Yuuko looked smug. "Not a little something with pages and a cover, perhaps?" When Watanuki turned an even deeper shade of red, she continued with the slightest giggle in her voice. "Well, you don't need to worry, then. It's not something dangerous...just a little issue that needs to be dealt with."
Watanuki managed a strangled gurgling sound.
"Yes?" asked Yuuko expectantly.
"Can you... tell me how to get rid of it?" he mumbled. His employer laughed in earnest, tossing her long legs from the dais where she sat and sweeping across the room to meet him on dark bat wings. The star-dotted material of her kimono swept against his face, enfolding him in a world of woven night.
"No, that's one thing I cannot help you with," she told him, spidery fingers running lazily over the bridge of his nose. Watanuki crossed his eyes, then uncrossed them to look her in the face. Dark red eyes stared back at him, contemplating the secrets of the universe with a perverse mixture of amusement and responsibility. Watanuki, thoroughly cowed, went back to crossing his eyes again. "The price would be too great for you to pay," Yuuko continued. "There are things no mortal should ever wish away, do you understand me? You may create your own future to some extent, but there are other pieces, other components, which are hitsuzen. They cannot be altered, Watanuki, cannot be bartered off. I have the idea," she whispered, "That the book behind your back is one of those things."
"Yes..." Watanuki murmured, caught in the spell.
"Ooooof course," added Yuuko loudly, suddenly straightening and assuming the plastically cheery demeanor of a particularly talented used car salesperson. "As your employer and dear friend, and for a very reasonable price, I could offer some heart-to-heart advice on the subject. Ne, Watanuki-kun?"

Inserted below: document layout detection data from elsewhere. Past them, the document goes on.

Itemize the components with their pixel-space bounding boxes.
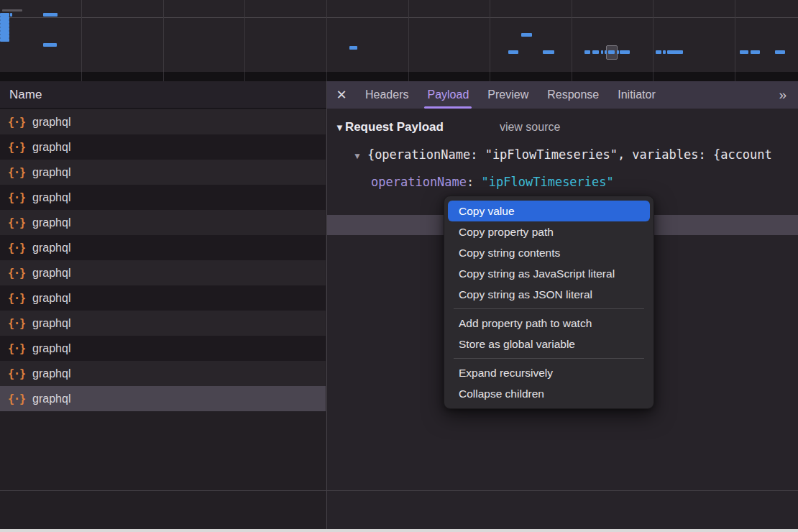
menu-item-copy-string-as-javascript-literal[interactable]: Copy string as JavaScript literal bbox=[444, 263, 653, 284]
property-value: "ipFlowTimeseries" bbox=[482, 175, 614, 189]
json-braces-icon: {·} bbox=[8, 141, 25, 154]
waterfall-bar bbox=[0, 38, 9, 42]
footer-divider bbox=[0, 490, 798, 491]
overview-tick bbox=[163, 72, 164, 81]
overview-gridline bbox=[81, 0, 82, 72]
request-name: graphql bbox=[32, 267, 70, 280]
section-title: Request Payload bbox=[345, 120, 444, 134]
table-row[interactable]: {·}graphql bbox=[0, 311, 326, 336]
json-braces-icon: {·} bbox=[8, 216, 25, 229]
menu-item-expand-recursively[interactable]: Expand recursively bbox=[444, 362, 653, 383]
json-braces-icon: {·} bbox=[8, 393, 25, 405]
table-row[interactable]: {·}graphql bbox=[0, 160, 326, 185]
overview-tick bbox=[244, 72, 245, 81]
waterfall-bar bbox=[740, 50, 748, 54]
request-name: graphql bbox=[32, 342, 70, 355]
waterfall-bar bbox=[775, 50, 785, 54]
waterfall-bar bbox=[601, 50, 603, 54]
waterfall-bar bbox=[508, 50, 518, 54]
waterfall-bar bbox=[43, 43, 57, 47]
overview-tick bbox=[408, 72, 409, 81]
waterfall-bar bbox=[592, 50, 599, 54]
context-menu: Copy valueCopy property pathCopy string … bbox=[444, 196, 654, 409]
property-key: operationName bbox=[371, 175, 467, 189]
request-name: graphql bbox=[32, 292, 70, 305]
tab-initiator[interactable]: Initiator bbox=[608, 81, 664, 109]
overview-gridline bbox=[490, 0, 490, 72]
table-row[interactable]: {·}graphql bbox=[0, 134, 326, 160]
waterfall-bar bbox=[349, 46, 357, 50]
overview-gridline-horizontal bbox=[0, 17, 798, 18]
table-row[interactable]: {·}graphql bbox=[0, 235, 326, 260]
payload-row-object-preview[interactable]: ▼{operationName: "ipFlowTimeseries", var… bbox=[327, 145, 798, 165]
table-row[interactable]: {·}graphql bbox=[0, 336, 326, 361]
menu-separator bbox=[454, 308, 644, 309]
request-name: graphql bbox=[32, 191, 70, 204]
waterfall-bar bbox=[656, 50, 661, 54]
network-overview[interactable] bbox=[0, 0, 798, 72]
overview-gridline bbox=[653, 0, 653, 72]
table-row[interactable]: {·}graphql bbox=[0, 185, 326, 210]
table-row[interactable]: {·}graphql bbox=[0, 361, 326, 386]
waterfall-bar bbox=[605, 50, 607, 54]
collapse-triangle-icon[interactable]: ▼ bbox=[335, 122, 344, 133]
collapse-triangle-icon[interactable]: ▼ bbox=[353, 151, 362, 161]
table-row[interactable]: {·}graphql bbox=[0, 260, 326, 285]
overview-gridline bbox=[572, 0, 572, 72]
waterfall-bar bbox=[667, 50, 683, 54]
request-name: graphql bbox=[32, 166, 70, 179]
window-bottom-edge bbox=[0, 529, 798, 532]
column-header-name[interactable]: Name bbox=[0, 81, 326, 109]
json-braces-icon: {·} bbox=[8, 367, 25, 380]
request-name: graphql bbox=[32, 216, 70, 229]
request-name: graphql bbox=[32, 242, 70, 254]
overview-gridline bbox=[326, 0, 327, 72]
overview-tick bbox=[572, 72, 572, 81]
menu-item-copy-string-as-json-literal[interactable]: Copy string as JSON literal bbox=[444, 284, 653, 305]
menu-item-copy-property-path[interactable]: Copy property path bbox=[444, 221, 653, 242]
request-list: {·}graphql{·}graphql{·}graphql{·}graphql… bbox=[0, 109, 326, 411]
json-braces-icon: {·} bbox=[8, 166, 25, 179]
request-name: graphql bbox=[32, 367, 70, 380]
overview-gridline bbox=[735, 0, 735, 72]
view-source-link[interactable]: view source bbox=[500, 121, 560, 134]
menu-item-copy-string-contents[interactable]: Copy string contents bbox=[444, 242, 653, 263]
menu-item-collapse-children[interactable]: Collapse children bbox=[444, 383, 653, 404]
waterfall-bar bbox=[43, 13, 58, 17]
close-icon[interactable]: ✕ bbox=[327, 87, 356, 103]
waterfall-bar bbox=[608, 50, 615, 54]
tab-response[interactable]: Response bbox=[538, 81, 608, 109]
waterfall-bar bbox=[617, 50, 619, 54]
waterfall-bar bbox=[10, 13, 12, 17]
inspector-tabbar: ✕ HeadersPayloadPreviewResponseInitiator… bbox=[327, 81, 798, 109]
request-name: graphql bbox=[32, 317, 70, 330]
menu-item-copy-value[interactable]: Copy value bbox=[448, 201, 650, 221]
table-row[interactable]: {·}graphql bbox=[0, 285, 326, 311]
tab-headers[interactable]: Headers bbox=[356, 81, 418, 109]
overview-bottom-strip bbox=[0, 72, 798, 81]
table-row[interactable]: {·}graphql bbox=[0, 109, 326, 134]
table-row[interactable]: {·}graphql bbox=[0, 386, 326, 411]
devtools-window: Name {·}graphql{·}graphql{·}graphql{·}gr… bbox=[0, 0, 798, 532]
payload-row-operation-name[interactable]: operationName: "ipFlowTimeseries" bbox=[327, 172, 798, 192]
request-payload-section-header[interactable]: ▼Request Payload view source bbox=[335, 117, 560, 137]
overview-tick bbox=[653, 72, 653, 81]
waterfall-gray-bar bbox=[2, 9, 22, 12]
waterfall-bar bbox=[663, 50, 666, 54]
menu-separator bbox=[454, 358, 644, 359]
overview-gridline bbox=[244, 0, 245, 72]
request-name: graphql bbox=[32, 116, 70, 129]
table-row[interactable]: {·}graphql bbox=[0, 210, 326, 235]
tab-payload[interactable]: Payload bbox=[418, 81, 478, 109]
object-preview-text: {operationName: "ipFlowTimeseries", vari… bbox=[367, 147, 772, 162]
overview-tick bbox=[735, 72, 735, 81]
overview-tick bbox=[326, 72, 327, 81]
tab-preview[interactable]: Preview bbox=[478, 81, 538, 109]
waterfall-bar bbox=[620, 50, 630, 54]
more-tabs-icon[interactable]: » bbox=[779, 87, 798, 103]
column-header-label: Name bbox=[9, 88, 42, 102]
menu-item-add-property-path-to-watch[interactable]: Add property path to watch bbox=[444, 313, 653, 334]
menu-item-store-as-global-variable[interactable]: Store as global variable bbox=[444, 334, 653, 354]
overview-gridline bbox=[163, 0, 164, 72]
request-table-panel: Name {·}graphql{·}graphql{·}graphql{·}gr… bbox=[0, 81, 327, 529]
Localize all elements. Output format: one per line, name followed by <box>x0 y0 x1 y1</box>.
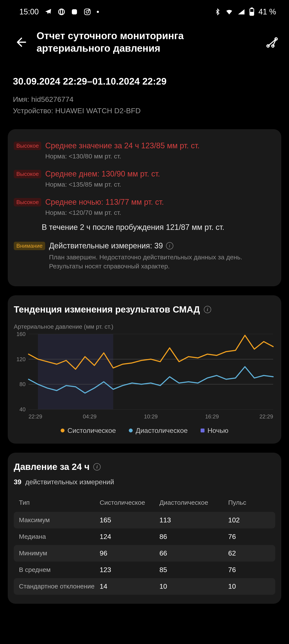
chart-ylabel: Артериальное давление (мм рт. ст.) <box>14 323 275 330</box>
chart-legend: Систолическое Диастолическое Ночью <box>14 426 275 434</box>
avg-day-row: Высокое Среднее днем: 130/90 мм рт. ст. … <box>14 166 275 194</box>
app-icon-1 <box>58 8 65 16</box>
telegram-icon <box>44 8 52 16</box>
badge-high: Высокое <box>14 142 41 150</box>
svg-text:22:29: 22:29 <box>259 413 273 419</box>
instagram-icon <box>83 8 91 16</box>
svg-rect-8 <box>250 12 253 15</box>
svg-text:16:29: 16:29 <box>205 413 219 419</box>
info-icon[interactable]: i <box>93 463 101 470</box>
back-button[interactable] <box>13 34 30 51</box>
svg-text:22:29: 22:29 <box>28 413 42 419</box>
trend-card: Тенденция изменения результатов СМАД i А… <box>8 295 281 444</box>
signal-icon <box>237 8 245 16</box>
table-header: Тип Систолическое Диастолическое Пульс <box>14 494 275 512</box>
svg-point-5 <box>89 10 90 10</box>
report-period: 30.09.2024 22:29–01.10.2024 22:29 <box>13 76 276 87</box>
legend-dot-dia <box>129 428 133 432</box>
report-user: Имя: hid56276774 <box>13 94 276 105</box>
info-icon[interactable]: i <box>166 242 173 250</box>
bp-trend-chart[interactable]: 408012016022:2904:2910:2916:2922:29 <box>14 332 275 422</box>
status-time: 15:00 <box>19 7 39 16</box>
svg-text:04:29: 04:29 <box>83 413 97 419</box>
info-icon[interactable]: i <box>204 306 211 313</box>
status-battery: 41 % <box>259 7 276 16</box>
legend-sq-night <box>201 428 205 432</box>
svg-text:160: 160 <box>16 332 25 337</box>
svg-text:80: 80 <box>19 381 25 387</box>
table-row: Максимум 165 113 102 <box>14 512 275 528</box>
badge-warning: Внимание <box>14 242 45 250</box>
wifi-icon <box>225 8 234 16</box>
table-row: Стандартное отклонение 14 10 10 <box>14 578 275 595</box>
legend-dot-sys <box>61 428 64 432</box>
table-row: Минимум 96 66 62 <box>14 545 275 562</box>
badge-high: Высокое <box>14 170 41 178</box>
more-icon <box>97 11 99 13</box>
table24-card: Давление за 24 ч i 39 действительных изм… <box>8 453 281 604</box>
avg-night-row: Высокое Среднее ночью: 113/77 мм рт. ст.… <box>14 194 275 223</box>
table24-title: Давление за 24 ч <box>14 462 89 472</box>
report-meta: 30.09.2024 22:29–01.10.2024 22:29 Имя: h… <box>0 65 289 129</box>
svg-text:10:29: 10:29 <box>144 413 158 419</box>
table-row: В среднем 123 85 76 <box>14 562 275 578</box>
app-icon-2 <box>71 8 78 15</box>
page-header: Отчет суточного мониторинга артериальног… <box>0 24 289 65</box>
summary-card: Высокое Среднее значение за 24 ч 123/85 … <box>8 129 281 286</box>
svg-text:40: 40 <box>19 406 25 412</box>
svg-rect-12 <box>38 334 113 410</box>
svg-text:120: 120 <box>16 356 25 362</box>
battery-icon <box>249 8 255 16</box>
share-button[interactable] <box>263 34 281 51</box>
svg-point-4 <box>86 10 89 13</box>
bluetooth-icon <box>214 8 221 16</box>
valid-measurements-row: Внимание Действительные измерения: 39 i … <box>14 238 275 277</box>
svg-point-0 <box>59 9 64 15</box>
svg-point-1 <box>60 9 63 15</box>
table24-count: 39 действительных измерений <box>14 478 275 486</box>
avg24-row: Высокое Среднее значение за 24 ч 123/85 … <box>14 138 275 166</box>
report-device: Устройство: HUAWEI WATCH D2-BFD <box>13 105 276 116</box>
svg-rect-2 <box>72 9 77 14</box>
table24: Тип Систолическое Диастолическое Пульс М… <box>14 494 275 595</box>
svg-rect-7 <box>251 8 253 8</box>
badge-high: Высокое <box>14 198 41 206</box>
post-wake-row: В течение 2 ч после пробуждения 121/87 м… <box>14 223 275 238</box>
status-bar: 15:00 41 % <box>0 0 289 24</box>
trend-title: Тенденция изменения результатов СМАД <box>14 304 200 315</box>
page-title: Отчет суточного мониторинга артериальног… <box>36 30 257 54</box>
valid-measurements-label: Действительные измерения: 39 <box>49 241 163 251</box>
table-row: Медиана 124 86 76 <box>14 528 275 545</box>
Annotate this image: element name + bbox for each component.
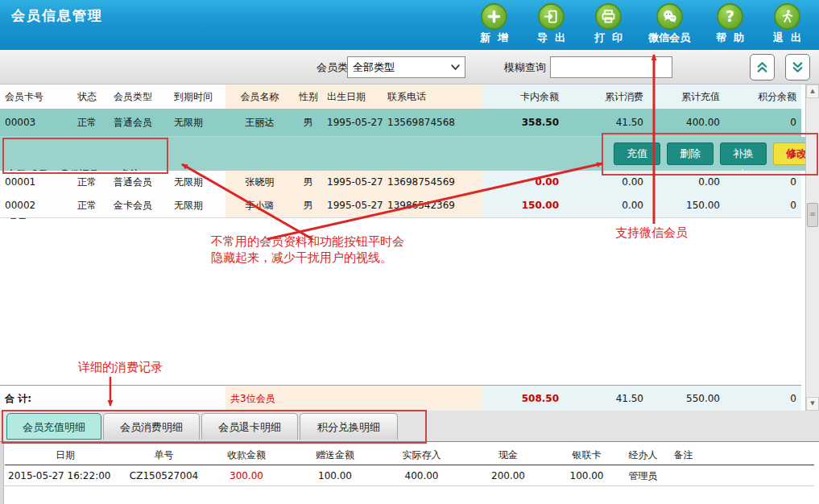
annotation-hidden-features: 不常用的会员资料和功能按钮平时会 隐藏起来，减少干扰用户的视线。 [211, 233, 404, 266]
table-row-selected[interactable]: 00003 正常 普通会员 无限期 王丽达 男 1995-05-27 13569… [0, 109, 801, 137]
summary-balance: 508.50 [483, 386, 564, 411]
scroll-up-arrow[interactable]: ▲ [806, 85, 819, 98]
col-name: 会员名称 [225, 85, 294, 109]
plus-icon [481, 3, 507, 30]
panel-left-strip [0, 442, 4, 504]
tab-consume-detail[interactable]: 会员消费明细 [103, 413, 200, 440]
chevron-down-icon [451, 64, 460, 71]
rcol-date: 日期 [5, 445, 126, 465]
replace-card-button[interactable]: 补换卡 [720, 143, 767, 165]
col-status: 状态 [72, 85, 109, 109]
summary-row: 合 计: 共3位会员 508.50 41.50 550.00 0 [0, 385, 801, 412]
scroll-down-arrow[interactable]: ▼ [806, 397, 819, 411]
rcol-received: 收款金额 [202, 445, 291, 465]
detail-tabs-bar: 会员充值明细 会员消费明细 会员退卡明细 积分兑换明细 [0, 411, 819, 441]
recharge-button[interactable]: 充值 [614, 143, 660, 165]
col-recharge: 累计充值 [648, 85, 725, 109]
collapse-panel-button[interactable] [750, 54, 775, 81]
record-panel: 日期 单号 收款金额 赠送金额 实际存入 现金 银联卡 经办人 备注 2015-… [0, 441, 819, 504]
chevron-double-down-icon [790, 60, 805, 75]
page-title: 会员信息管理 [11, 6, 103, 25]
rcol-note: 备注 [665, 445, 701, 465]
rcol-gift: 赠送金额 [291, 445, 379, 465]
rcol-actual: 实际存入 [379, 445, 464, 465]
help-button[interactable]: ? 帮 助 [701, 2, 759, 45]
annotation-consume-records: 详细的消费记录 [78, 359, 163, 375]
exit-icon [774, 3, 800, 30]
delete-button[interactable]: 删除 [667, 143, 714, 165]
rcol-cash: 现金 [464, 445, 552, 465]
col-card-no: 会员卡号 [0, 85, 72, 109]
titlebar: 会员信息管理 新 增 导 出 打 印 [0, 0, 819, 50]
tab-points-exchange-detail[interactable]: 积分兑换明细 [300, 413, 398, 440]
rcol-unionpay: 银联卡 [552, 445, 621, 465]
filter-bar: 会员类型 全部类型 模糊查询 [0, 50, 819, 85]
fuzzy-search-input[interactable] [550, 56, 672, 78]
wechat-member-button[interactable]: 微信会员 [637, 2, 701, 45]
col-gender: 性别 [294, 85, 322, 109]
record-row[interactable]: 2015-05-27 16:22:00 CZ150527004 300.00 1… [5, 466, 814, 486]
col-type: 会员类型 [109, 85, 169, 109]
summary-points: 0 [725, 386, 801, 411]
annotation-wechat-support: 支持微信会员 [615, 225, 688, 241]
rcol-order-no: 单号 [126, 445, 202, 465]
expand-panel-button[interactable] [785, 54, 810, 81]
print-icon [595, 3, 622, 30]
summary-label: 合 计: [0, 386, 225, 411]
col-consume: 累计消费 [564, 85, 648, 109]
wechat-icon [656, 3, 683, 30]
member-type-select[interactable]: 全部类型 [347, 56, 465, 78]
exit-button[interactable]: 退 出 [759, 2, 816, 45]
row-action-buttons: 充值 删除 补换卡 修改 [614, 143, 819, 165]
member-detail-row: 会籍: 2天 身份证号: 备注: 地址: 充值 删除 补换卡 修改 [0, 137, 805, 171]
scrollbar-thumb[interactable]: ≡ [807, 203, 818, 227]
record-table-header: 日期 单号 收款金额 赠送金额 实际存入 现金 银联卡 经办人 备注 [5, 445, 814, 465]
member-type-value: 全部类型 [353, 61, 395, 73]
tab-card-return-detail[interactable]: 会员退卡明细 [201, 413, 298, 440]
col-phone: 联系电话 [383, 85, 483, 109]
col-balance: 卡内余额 [483, 85, 564, 109]
toolbar: 新 增 导 出 打 印 微信会员 [465, 2, 816, 45]
member-management-window: 会员信息管理 新 增 导 出 打 印 [0, 0, 819, 504]
table-row[interactable]: 00002 正常 金卡会员 无限期 李小璐 男 1995-05-27 13986… [0, 193, 801, 218]
tab-recharge-detail[interactable]: 会员充值明细 [6, 413, 101, 440]
summary-consume: 41.50 [564, 386, 648, 411]
add-member-button[interactable]: 新 增 [465, 2, 523, 45]
col-points: 积分余额 [725, 85, 801, 109]
table-scrollbar[interactable]: ▲ ≡ ▼ [805, 85, 819, 411]
chevron-double-up-icon [755, 60, 770, 75]
col-birthday: 出生日期 [322, 85, 383, 109]
export-icon [538, 3, 565, 30]
col-expire: 到期时间 [169, 85, 225, 109]
member-table-header: 会员卡号 状态 会员类型 到期时间 会员名称 性别 出生日期 联系电话 卡内余额… [0, 85, 801, 109]
fuzzy-search-label: 模糊查询 [504, 50, 546, 85]
export-button[interactable]: 导 出 [523, 2, 580, 45]
summary-recharge: 550.00 [648, 386, 725, 411]
help-icon: ? [717, 3, 743, 30]
print-button[interactable]: 打 印 [580, 2, 637, 45]
rcol-operator: 经办人 [621, 445, 665, 465]
table-row[interactable]: 00001 正常 普通会员 无限期 张晓明 男 1995-05-27 13698… [0, 171, 801, 194]
member-count: 共3位会员 [225, 386, 483, 411]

Watanuki rubbed his eyes wearily with the heel of his palm. He would understand Yuuko someday—if she would ever remain the same damn person for more than a minute.
"All right, fine. What should I do?" he asked exasperatedly.
"Ah-ah, that's not a very nice way to ask, Watanuki-kun. You really ought to show more respect."
"...Please tell me what I should do, Yuuko-san," Watanuki sighed.
"Fine! PLEASE, your humble servant begs of you to share your infinite and unimpeachable wisdom with his lowly self, O Great, Powerful, and Mysterious Yuuko-sama! Happy now?"
"Quite," Yuuko said cheerily.
"So where's my advice?"
"Right here," she said, leaning in toward him and speaking in a nearly inaudible voice, so that he had to strain to hear each word. Her voice gave him the impression of gauzy spider webs floating over water on a muggy day, delicate and suffocating all at once.
"The book... read it, Watanuki."
Yuuko leaned back, the spider webs clearing from the air. Watanuki waited.
"And you'll be serving me breakfast for the next two days, so be sure to stock up on sake!"
Several minutes later, a tall youth vaguely resembling a clarinet in his gold buttoned uniform, could be seen with shopping bag in hand, frantically pounding his forehead against a fence that wasn't there at the edge of an abandoned lot. At this point, Watanuki didn't really care if he frightened the neighbors.